Adela Baho is a director and conducting officer at the fund manager Foresight Group.  Romain Gamba/Maison Moderne

Adela Baho is a director and conducting officer at the fund manager Foresight Group.  Romain Gamba/Maison Moderne

New EU green investing rules are changing the role of fund firm risk managers, says Adela Baho, co-chair of the Association of the Luxembourg Fund Industry’s sustainability risk management subcommittee.

Aaron Grunwald: For someone who doesn’t work in the financial sector, what is the EU Sustainable Finance Disclosure Regulation?

Adela Baho: It’s a directive which asks financial market participants--portfolio managers, financial advisors--to disclose what they do in terms of sustainability.

What counts as “sustainability”?

From [my firm’s] point of view, it’s being in line with the UN Sustainable Development Goals and the decarbonisation that is part of the Paris [climate] agreement. These two axes will be covered by sustainability-based measures and disclosures, meaning disclosure to investors.

What exactly are you disclosing?

For the sustainable goals, for instance, what is the contribution we make [via a company or project the fund invests in]? What is the environmental footprint... the greenhouse gas emissions? We can measure this, which is a good thing.

Did a lot of fund companies already have the required reporting metrics established?

No, they did not. This really was a big change for a lot of companies. It was a challenge, I would say. Some would argue because of the tight deadline; we had to have this [ready] for 10 March. I don’t know about all the companies, but there was a challenge as well from the current situation. [Perhaps] people didn’t know how to [implement it] from their home office.

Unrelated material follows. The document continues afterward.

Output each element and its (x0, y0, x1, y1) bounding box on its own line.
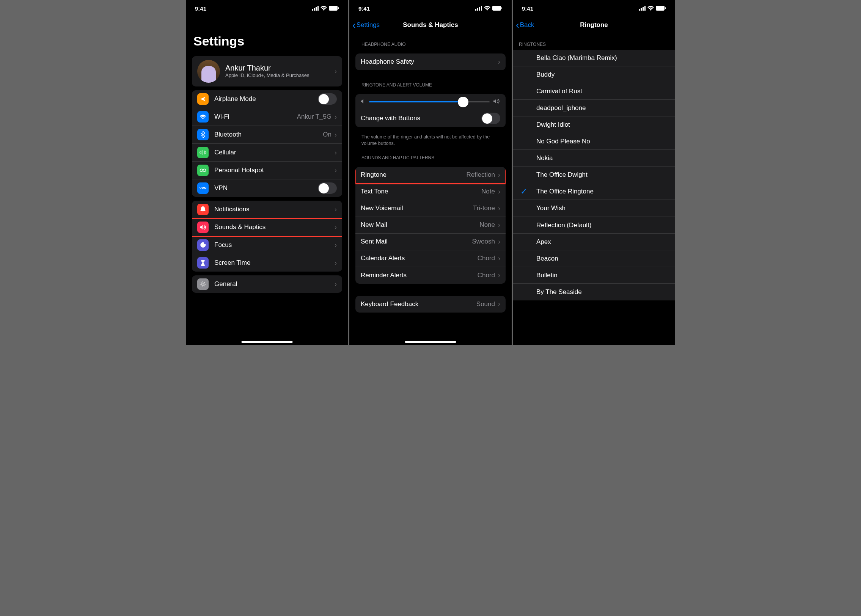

But the next step is more complicated, because it is the introduction of communication from the risk process point of view.

What are the key challenges?

Very short term will be the regulatory technical standards... So, the RTS will be a bit challenging from a quantitative point of view. It [takes effect] next year and the next thing for us will be presenting the risk management process [to investors and to Luxembourg’s financial regulator, the CSSF].

More broadly, what is risk management, and what exactly is a risk manager’s job?

Risk does not [exist] alone. It works together with the portfolio manager and the valuation, so it’s always there, it always has to adapt to what they do. [With] the introduction of the new key risk indicators in the risk map, which ones you’d like to present or which ones are pertinent to the class, you’d think that the risk manager would know all the details or is an expert in solar, in wind, in biomass, in hydro, in batteries. So, you have the challenge of getting knowledgeable about this.

So a good risk manager really has to know a lot of technical details about the thing that’s being investing in and how the asset works?

Exactly. I’m not a risk manager becauseI was an investment manager for 10 years. But being on risk, you have kind of the full picture. Because you need to know the investment part, the risk part and the valuation part. You need to know, not everything, but all these interactions. So, of course, the Luxembourg regulator wants a responsible person for each of these tasks, that’s portfolio manager, risk management function and valuation function. [Under CSSF risk guidelines,] you need to know all the interactions of all these, because it starts with the investment, continues with the monitoring, so the risk part, and, of course, with the valuation, which is the impact on the price or the performance. Which is the definition of risk, by the way. In the risk book, the definition of risk is an unexpected change of the price. This is the definition of financial risk.